#### Task requirements:
The answer must be an exact copy of the records below, with every picture left out.

#### Records for the task:
>>>>
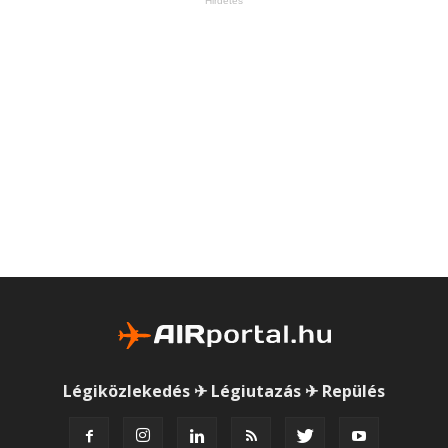
Hirdetés
Légiközlekedés ✈ Légiutazás ✈ Repülés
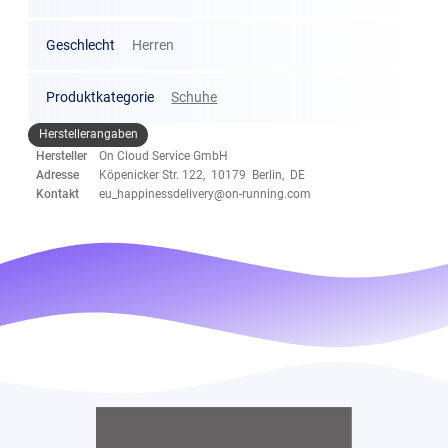
Geschlecht
Herren
Produktkategorie
Schuhe
Herstellerangaben
Hersteller
On Cloud Service GmbH
Adresse
Köpenicker Str. 122, 10179 Berlin, DE
Kontakt
eu_happinessdelivery@on-running.com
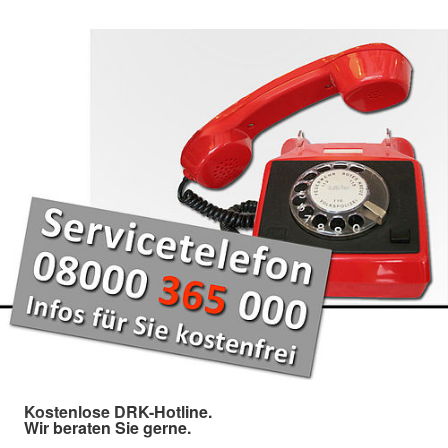
Kostenlose DRK-Hotline.
Wir beraten Sie gerne.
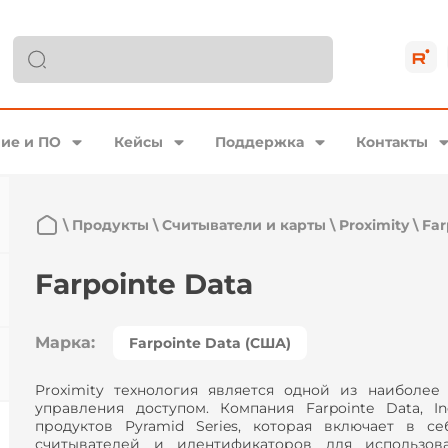
ие и ПО
Кейсы
Поддержка
Контакты
\
Продукты
\
Считыватели и карты
\
Proximity
\
Far
Farpointe Data
Марка:
Farpointe Data (США)
Proximity технология является одной из наиболе
управления доступом. Компания Farpointe Data, I
продуктов Pyramid Series, которая включает в с
считывателей и идентификаторов для использов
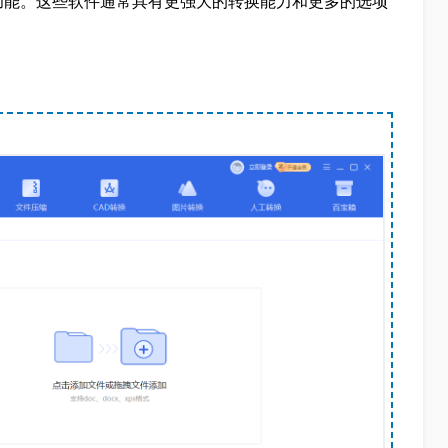
功能。这些软件通常具有更强大的转换能力和更多的选项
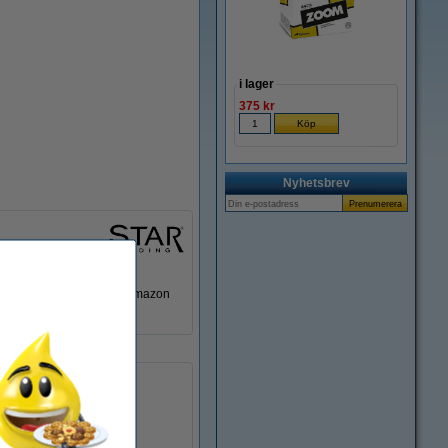
Zoom
i lager
375 kr
Nyhetsbrev
r från Google Home eller Amazon
220 - 240 V
400
2.700 K
25.000 tim
RGB+W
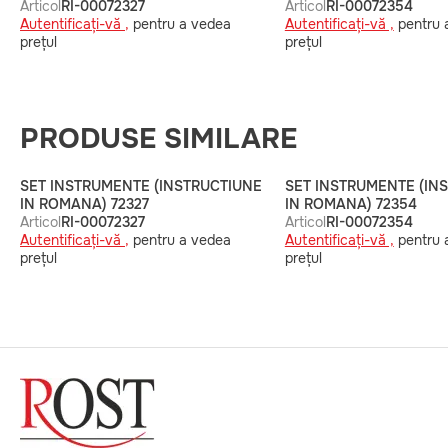
Articol
RI-00072327
Articol
RI-00072354
Autentificați-vă ,
pentru a vedea
Autentificați-vă ,
pentru 
prețul
prețul
PRODUSE SIMILARE
SET INSTRUMENTE (INSTRUCTIUNE
SET INSTRUMENTE (IN
IN ROMANA) 72327
IN ROMANA) 72354
Articol
RI-00072327
Articol
RI-00072354
Autentificați-vă ,
pentru a vedea
Autentificați-vă ,
pentru 
prețul
prețul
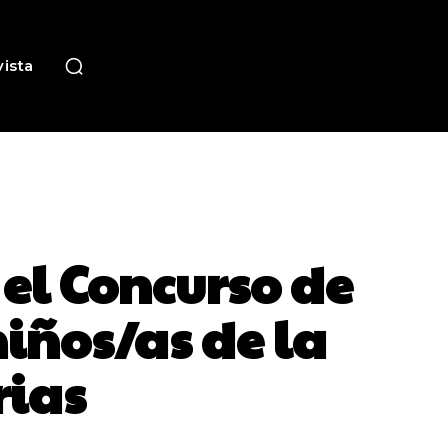
ista
 el Concurso de
niños/as de la
rias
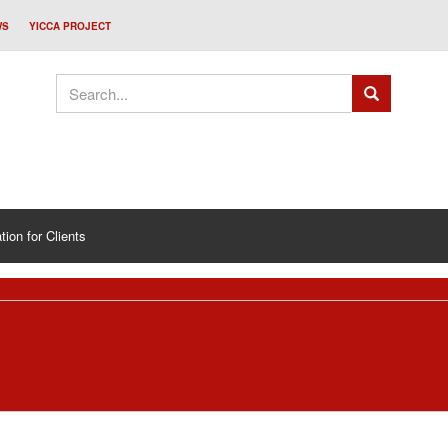
WS
YICCA PROJECT
tion for Clients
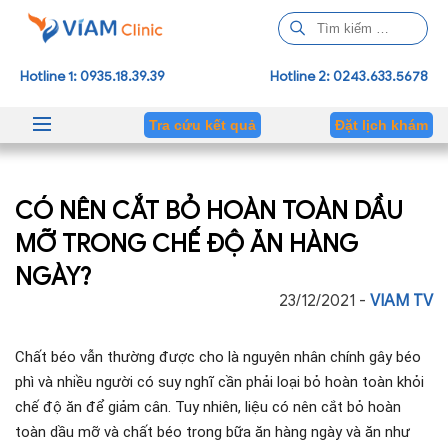
T
ì
m
Hotline 1: 0935.18.39.39
Hotline 2: 0243.633.5678
k
i
Tra cứu kết quả
Đặt lịch khám
ế
m
c
CÓ NÊN CẮT BỎ HOÀN TOÀN DẦU
h
o
MỠ TRONG CHẾ ĐỘ ĂN HÀNG
:
NGÀY?
23/12/2021 -
VIAM TV
Chất béo vẫn thường được cho là nguyên nhân chính gây béo 
phì và nhiều người có suy nghĩ cần phải loại bỏ hoàn toàn khỏi 
chế độ ăn để giảm cân. Tuy nhiên, liệu có nên cắt bỏ hoàn 
toàn dầu mỡ và chất béo trong bữa ăn hàng ngày và ăn như 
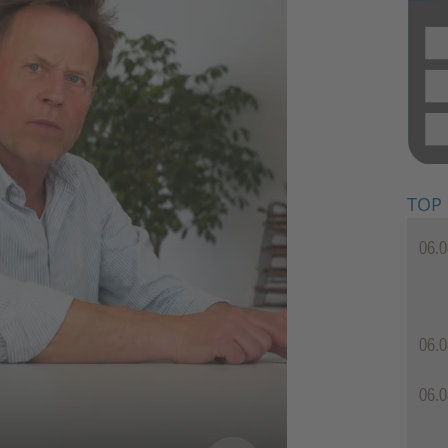
TOP
06.0
06.0
06.0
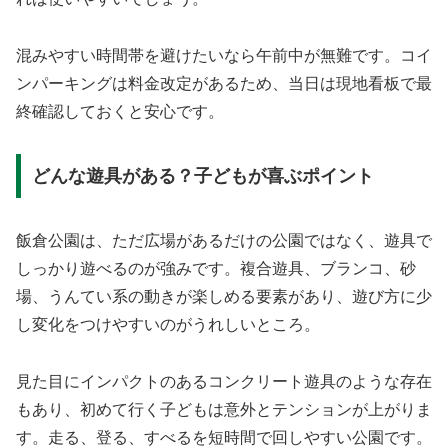
混みやすい時間帯を避けたいなら午前中が無難です。コイ
ンパーキングは料金改定があるため、当日は現地看板で最
終確認しておくと安心です。
どんな遊具がある？子どもが喜ぶポイント
飯倉公園は、ただ広場があるだけの公園ではなく、遊具で
しっかり遊べるのが強みです。複合遊具、ブランコ、砂
場、うんてい系の動きが楽しめる要素があり、遊び方に少
し変化をつけやすいのがうれしいところ。
見た目にインパクトのあるコンクリート遊具のような存在
もあり、初めて行く子どもは意外とテンションが上がりま
す。走る、登る、すべるを短時間で回しやすい公園です。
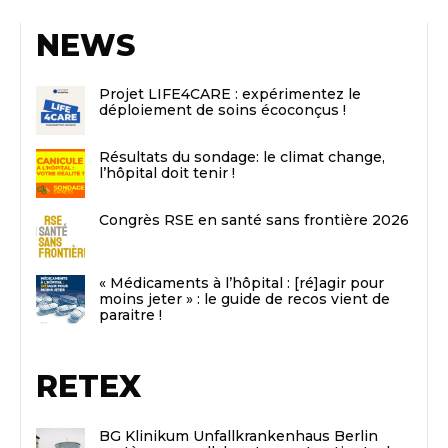
NEWS
Projet LIFE4CARE : expérimentez le
déploiement de soins écoconçus !
Résultats du sondage: le climat change,
l’hôpital doit tenir !
Congrès RSE en santé sans frontière 2026
« Médicaments à l’hôpital : [ré]agir pour
moins jeter » : le guide de recos vient de
paraitre !
RETEX
BG Klinikum Unfallkrankenhaus Berlin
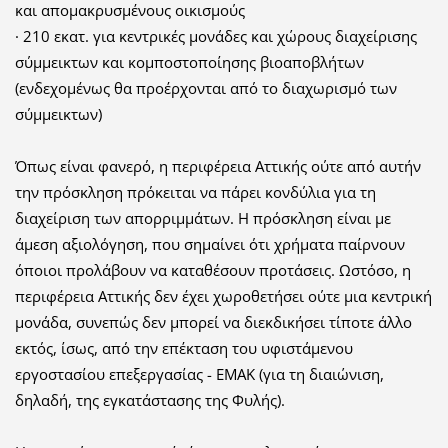
και απομακρυσμένους οικισμούς
· 210 εκατ. για κεντρικές μονάδες και χώρους διαχείρισης
σύμμεικτων και κομποστοποίησης βιοαποβλήτων
(ενδεχομένως θα προέρχονται από το διαχωρισμό των
σύμμεικτων)
Όπως είναι φανερό, η περιφέρεια Αττικής ούτε από αυτήν
την πρόσκληση πρόκειται να πάρει κονδύλια για τη
διαχείριση των απορριμμάτων. Η πρόσκληση είναι με
άμεση αξιολόγηση, που σημαίνει ότι χρήματα παίρνουν
όποιοι προλάβουν να καταθέσουν προτάσεις. Ωστόσο, η
περιφέρεια Αττικής δεν έχει χωροθετήσει ούτε μια κεντρική
μονάδα, συνεπώς δεν μπορεί να διεκδικήσει τίποτε άλλο
εκτός, ίσως, από την επέκταση του υφιστάμενου
εργοστασίου επεξεργασίας - ΕΜΑΚ (για τη διαιώνιση,
δηλαδή, της εγκατάστασης της Φυλής).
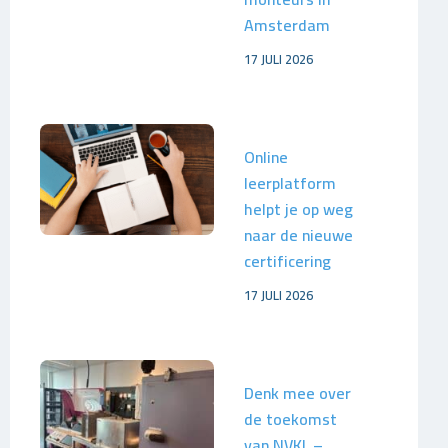
Amsterdam
17 JULI 2026
Online
leerplatform
helpt je op weg
naar de nieuwe
certificering
17 JULI 2026
Denk mee over
de toekomst
van NVKL –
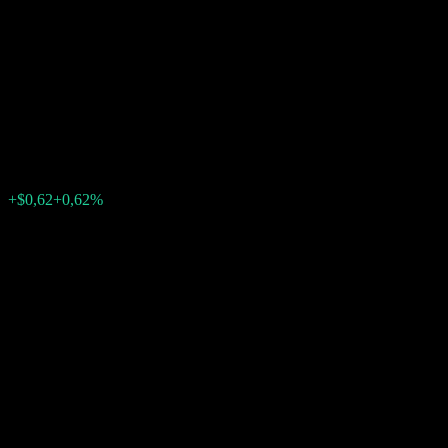
Autocallable Contingent
Interest Barrier Note With
Coupon Memory ABM
$100,54
0
+$0,62
+0,62%
Semana passada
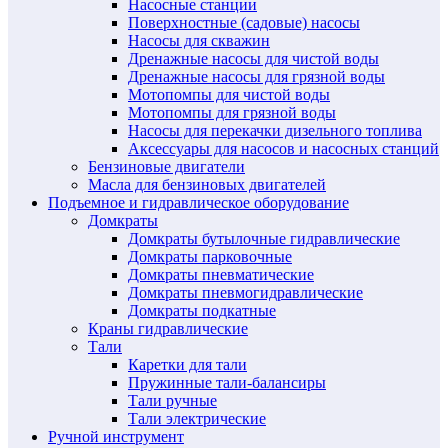
Насосные станции
Поверхностные (садовые) насосы
Насосы для скважин
Дренажные насосы для чистой воды
Дренажные насосы для грязной воды
Мотопомпы для чистой воды
Мотопомпы для грязной воды
Насосы для перекачки дизельного топлива
Аксессуары для насосов и насосных станций
Бензиновые двигатели
Масла для бензиновых двигателей
Подъемное и гидравлическое оборудование
Домкраты
Домкраты бутылочные гидравлические
Домкраты парковочные
Домкраты пневматические
Домкраты пневмогидравлические
Домкраты подкатные
Краны гидравлические
Тали
Каретки для тали
Пружинные тали-балансиры
Тали ручные
Тали электрические
Ручной инструмент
<<<<
#### Solution to this problem:
Hirdetés
Légiközlekedés ✈ Légiutazás ✈ Repülés
Geschlecht
Herren
Produktkategorie
Schuhe
Herstellerangaben
Hersteller
On Cloud Service GmbH
Adresse
Köpenicker Str. 122, 10179 Berlin, DE
Kontakt
eu_happinessdelivery@on-running.com
Kostenlose DRK-Hotline.
Wir beraten Sie gerne.
ие и ПО
Кейсы
Поддержка
Контакты
\
Продукты
\
Считыватели и карты
\
Proximity
\
Far
Farpointe Data
Марка:
Farpointe Data (США)
Proximity технология является одной из наиболе
управления доступом. Компания Farpointe Data, I
продуктов Pyramid Series, которая включает в с
считывателей и идентификаторов для использов
功能。这些软件通常具有更强大的转换能力和更多的选项
Zoom
i lager
375 kr
Nyhetsbrev
r från Google Home eller Amazon
220 - 240 V
400
2.700 K
25.000 tim
RGB+W
Articol
RI-00072327
Articol
RI-00072354
Autentificați-vă ,
pentru a vedea
Autentificați-vă ,
pentru 
prețul
prețul
PRODUSE SIMILARE
SET INSTRUMENTE (INSTRUCTIUNE
SET INSTRUMENTE (IN
IN ROMANA) 72327
IN ROMANA) 72354
Articol
RI-00072327
Articol
RI-00072354
Autentificați-vă ,
pentru a vedea
Autentificați-vă ,
pentru 
prețul
prețul
ista
 el Concurso de
niños/as de la
rias
WS
YICCA PROJECT
tion for Clients
T
ì
m
Hotline 1: 0935.18.39.39
Hotline 2: 0243.633.5678
k
i
Tra cứu kết quả
Đặt lịch khám
ế
m
c
CÓ NÊN CẮT BỎ HOÀN TOÀN DẦU
h
o
MỠ TRONG CHẾ ĐỘ ĂN HÀNG
:
NGÀY?
23/12/2021 -
VIAM TV
Chất béo vẫn thường được cho là nguyên nhân chính gây béo 
phì và nhiều người có suy nghĩ cần phải loại bỏ hoàn toàn khỏi 
chế độ ăn để giảm cân. Tuy nhiên, liệu có nên cắt bỏ hoàn 
toàn dầu mỡ và chất béo trong bữa ăn hàng ngày và ăn như 
TOP
06.0
06.0
06.0
混みやすい時間帯を避けたいなら午前中が無難です。コイ
ンパーキングは料金改定があるため、当日は現地看板で最
終確認しておくと安心です。
どんな遊具がある？子どもが喜ぶポイント
飯倉公園は、ただ広場があるだけの公園ではなく、遊具で
しっかり遊べるのが強みです。複合遊具、ブランコ、砂
場、うんてい系の動きが楽しめる要素があり、遊び方に少
し変化をつけやすいのがうれしいところ。
見た目にインパクトのあるコンクリート遊具のような存在
もあり、初めて行く子どもは意外とテンションが上がりま
す。走る、登る、すべるを短時間で回しやすい公園です。
NEWS
Projet LIFE4CARE : expérimentez le
déploiement de soins écoconçus !
Résultats du sondage: le climat change,
l’hôpital doit tenir !
Congrès RSE en santé sans frontière 2026
« Médicaments à l’hôpital : [ré]agir pour
moins jeter » : le guide de recos vient de
paraitre !
RETEX
BG Klinikum Unfallkrankenhaus Berlin
και απομακρυσμένους οικισμούς
· 210 εκατ. για κεντρικές μονάδες και χώρους διαχείρισης
σύμμεικτων και κομποστοποίησης βιοαποβλήτων
(ενδεχομένως θα προέρχονται από το διαχωρισμό των
σύμμεικτων)
Όπως είναι φανερό, η περιφέρεια Αττικής ούτε από αυτήν
την πρόσκληση πρόκειται να πάρει κονδύλια για τη
διαχείριση των απορριμμάτων. Η πρόσκληση είναι με
άμεση αξιολόγηση, που σημαίνει ότι χρήματα παίρνουν
όποιοι προλάβουν να καταθέσουν προτάσεις. Ωστόσο, η
περιφέρεια Αττικής δεν έχει χωροθετήσει ούτε μια κεντρική
μονάδα, συνεπώς δεν μπορεί να διεκδικήσει τίποτε άλλο
εκτός, ίσως, από την επέκταση του υφιστάμενου
εργοστασίου επεξεργασίας - ΕΜΑΚ (για τη διαιώνιση,
δηλαδή, της εγκατάστασης της Φυλής).
Amsterdam
17 JULI 2026
Online
leerplatform
helpt je op weg
naar de nieuwe
certificering
17 JULI 2026
Denk mee over
de toekomst
van NVKL –
Autocallable Contingent
Interest Barrier Note With
Coupon Memory ABM
$100,54
0
+$0,62
+0,62%
Semana passada
Насосные станции
Поверхностные (садовые) насосы
Насосы для скважин
Дренажные насосы для чистой воды
Дренажные насосы для грязной воды
Мотопомпы для чистой воды
Мотопомпы для грязной воды
Насосы для перекачки дизельного топлива
Аксессуары для насосов и насосных станций
Бензиновые двигатели
Масла для бензиновых двигателей
Подъемное и гидравлическое оборудование
Домкраты
Домкраты бутылочные гидравлические
Домкраты парковочные
Домкраты пневматические
Домкраты пневмогидравлические
Домкраты подкатные
Краны гидравлические
Тали
Каретки для тали
Пружинные тали-балансиры
Тали ручные
Тали электрические
Ручной инструмент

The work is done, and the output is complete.